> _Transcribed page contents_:
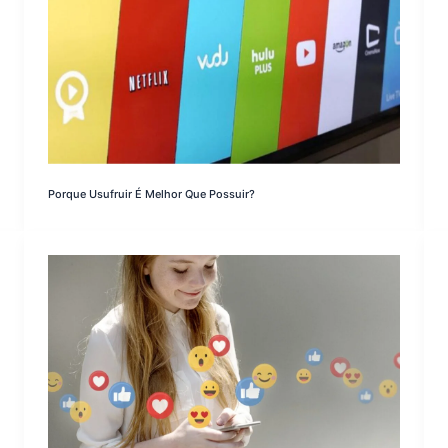
Porque Usufruir É Melhor Que Possuir?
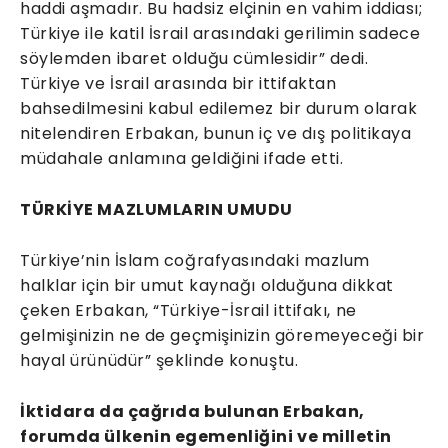
haddi aşmadır. Bu hadsiz elçinin en vahim iddiası;
Türkiye ile katil İsrail arasındaki gerilimin sadece
söylemden ibaret olduğu cümlesidir” dedi.
Türkiye ve İsrail arasında bir ittifaktan
bahsedilmesini kabul edilemez bir durum olarak
nitelendiren Erbakan, bunun iç ve dış politikaya
müdahale anlamına geldiğini ifade etti.
TÜRKİYE MAZLUMLARIN UMUDU
Türkiye’nin İslam coğrafyasındaki mazlum
halklar için bir umut kaynağı olduğuna dikkat
çeken Erbakan, “Türkiye-İsrail ittifakı, ne
gelmişinizin ne de geçmişinizin göremeyeceği bir
hayal ürünüdür” şeklinde konuştu.
İktidara da çağrıda bulunan Erbakan,
forumda ülkenin egemenliğini ve milletin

> _Task prompt_:
Only output the lines from the one with "TÜRKİYE MAZLUMLARIN UMUDU" through the end of the entries above, exactly as they are.

> _Completed exercise_:
TÜRKİYE MAZLUMLARIN UMUDU
Türkiye’nin İslam coğrafyasındaki mazlum
halklar için bir umut kaynağı olduğuna dikkat
çeken Erbakan, “Türkiye-İsrail ittifakı, ne
gelmişinizin ne de geçmişinizin göremeyeceği bir
hayal ürünüdür” şeklinde konuştu.
İktidara da çağrıda bulunan Erbakan,
forumda ülkenin egemenliğini ve milletin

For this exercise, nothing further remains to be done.